Parallel and Distributed Processing Symposium, International (2006)
Rhodes Island, Greece
Apr. 25, 2006 to Apr. 29, 2006
J. Chame , Inf. Sci. Inst., Southern California Univ., Marina del Rey, CA, USA
Chun Chen , Inf. Sci. Inst., Southern California Univ., Marina del Rey, CA, USA
P. Diniz , Inf. Sci. Inst., Southern California Univ., Marina del Rey, CA, USA
M. Hall , Inf. Sci. Inst., Southern California Univ., Marina del Rey, CA, USA
Yoon-Ju Lee , Inf. Sci. Inst., Southern California Univ., Marina del Rey, CA, USA
R.F. Lucas , Inf. Sci. Inst., Southern California Univ., Marina del Rey, CA, USA
In this paper, we describe a compilation system that automates much of the process of performance tuning that is currently done manually by application programmers interested in high performance. Our approach combines compiler models and heuristics with guided empirical search to take advantage of their complementary strengths. The models and heuristics limit the search to a small number of candidate implementations, and the empirical results provide the most accurate information to the compiler to select among candidates and tune optimization parameter values. The overall approach can be employed to alleviate some of the performance problems that lead to inefficiencies in key applications today: register pressure, cache conflict misses, and the trade-off between synchronization, parallelism and locality in SMPs. The main focus of the paper is an algorithm for simultaneously optimizing across multiple levels of the memory hierarchy for dense-matrix computations. We have developed an initial compiler implementation, and present automatically-generated results on matrix multiply. Results on two architectures, SGI R10000 and Sun UltraSparc IIe, outperform the native compiler, and either outperform or achieve comparable performance as the ATLAS self-tuning library and the hand-tuned vendor BLAS library. This paper describes other components of the ECO system, including supporting tools and experiments with programmer-guided performance tuning. This approach has provided a foundation for a general framework for systematic optimization of domain-specific applications. Specifically, we are developing an optimization system for signal and image processing that exploits signal properties, and we are using machine learning and a knowledge-rich representation can be exploited to optimize molecular dynamics simulation.
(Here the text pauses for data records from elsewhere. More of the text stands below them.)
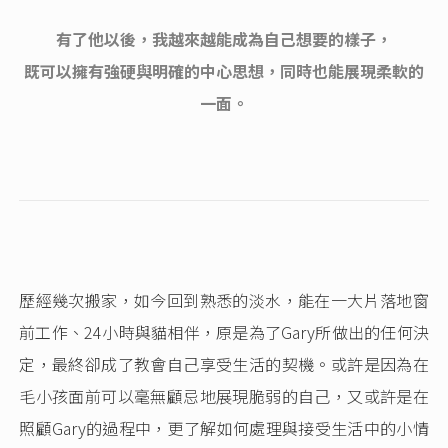
有了他以後，我越來越能成為自己想要的樣子，
既可以擁有強硬與明確的中心思想，同時也能展現柔軟的
一面。
歷經幾次搬家，如今回到熟悉的淡水，能在一大片落地窗
前工作、24小時與貓相伴，原是為了Gary所做出的任何決
定，最終卻成了教會自己享受生活的契機。或許是因為在
毛小孩面前可以毫無顧忌地展現脆弱的自己，又或許是在
照顧Gary的過程中，更了解如何處理與接受生活中的小情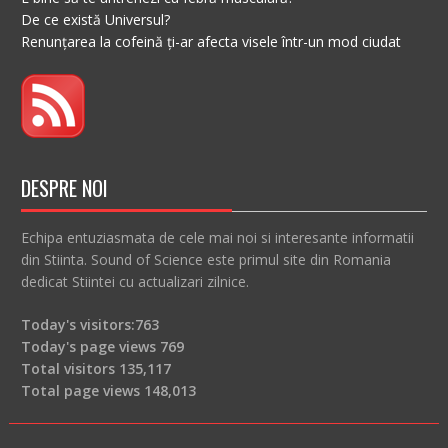
De ce există Universul?
Renunțarea la cofeină ți-ar afecta visele într-un mod ciudat
DESPRE NOI
Echipa entuziasmata de cele mai noi si interesante informatii
din Stiinta. Sound of Science este primul site din Romania
dedicat Stiintei cu actualizari zilnice.
Today's visitors:
763
Today's page views
769
Total visitors
135,117
Total page views
148,013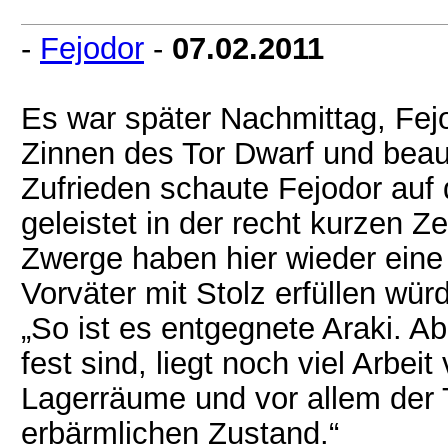
-
Fejodor
-
07.02.2011
Es war später Nachmittag, Fej
Zinnen des Tor Dwarf und beauf
Zufrieden schaute Fejodor auf 
geleistet in der recht kurzen 
Zwerge haben hier wieder eine 
Vorväter mit Stolz erfüllen würd
„So ist es entgegnete Araki. A
fest sind, liegt noch viel Arbeit
Lagerräume und vor allem der 
erbärmlichen Zustand.“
empirical search, ECO project, compilation system, performance tuning, heuristics, optimization parameter, SMP, dense-matrix computations, compiler implementation, matrix multiplication, systematic optimization, domain-specific applacations, signal processing, image processing
P. Diniz, Yoon-Ju Lee, Chun Chen, R. Lucas, M. Hall and J. Chame, "An overview of the ECO project," Parallel and Distributed Processing Symposium, International(IPDPS), Rhodes Island, Greece, 2006, pp. 314.